High desert regions typically have the greatest diurnal-temperature variations, while low-lying humid areas near the shores (tropical, oceanic, and arctic) typically have the least. Large cities (urban heat islands) also tend to have a lower diurnal temperature variation than surrounding areas. This explains why an area like the Pinnacles National Park can have high temperatures of 38 °C during a summer day, and then have lows of 5–10 C. At the same time, Washington D.C., which is much more humid, has temperature variations of only 8 C-change;
urban Hong Kong has a diurnal temperature range of little more than 4 C-change.

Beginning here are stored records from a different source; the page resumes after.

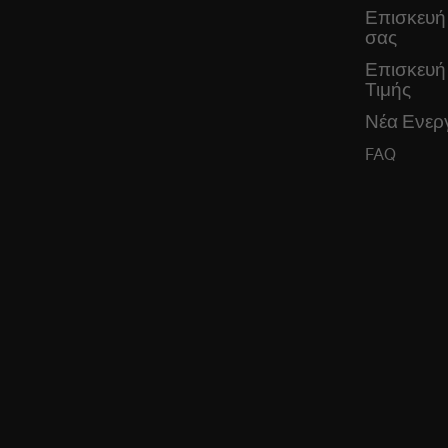
Επισκευή
σας
Επισκευή
Τιμής
Νέα Ενεργ
FAQ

While the National Park Service claimed that the world single-day record is a variation of 102 F-change (from 46 F to −56 F) in Browning, Montana in 1916, the Montana Department of Environmental Quality claimed that Loma, Montana also had a variation of 102 F-change (from −54 F to 48 F) in 1972. Both these extreme daily temperature changes were the result of sharp air-mass changes within a single day. The 1916 event was an extreme temperature drop, resulting from frigid Arctic air from Canada invading northern Montana, displacing a much warmer air mass. The 1972 event was a chinook event, where air from the Pacific Ocean overtopped mountain ranges to the west, and dramatically warmed in its descent into Montana, displacing frigid Arctic air and causing a drastic temperature rise.

In the absence of such extreme air-mass changes, diurnal temperature variations typically range from 10 F-change or smaller in humid, tropical areas, up to 40 to 50 F-change in higher-elevation, arid to semi-arid areas, such as parts of the U.S. Western states' Intermountain Plateau areas, for example Elko, Nevada, Ashton, Idaho and Burns, Oregon. The higher the humidity is, the lower the diurnal temperature variation is.

In Europe, due to its more northern latitude and close proximity to large warm water bodies (such as the Mediterranean), differences in daily temperature are not as pronounced as in other continents. However, places in Southern Europe significantly far from the Mediterranean tend to have high differences in daily temperatures, some around 14 C-change. These include Southwestern Iberia (e.g. Alvega or Badajoz) or the high-altitude plateaus of Turkey (if considered part of Europe) (e.g. Kayseri).

In Australia, significant diurnal temperature variations generally occur in the Red Centre around Alice Springs and Uluru.

==Viticulture==
Diurnal temperature variation is of particular importance in viticulture. Wine regions situated in areas of high altitude experience the most dramatic swing in temperature variation during the course of a day. In grapes, this variation has the effect of producing high acid and high sugar content as the grapes' exposure to sunlight increases the ripening qualities while the sudden drop in temperature at night preserves the balance of natural acids in the grape.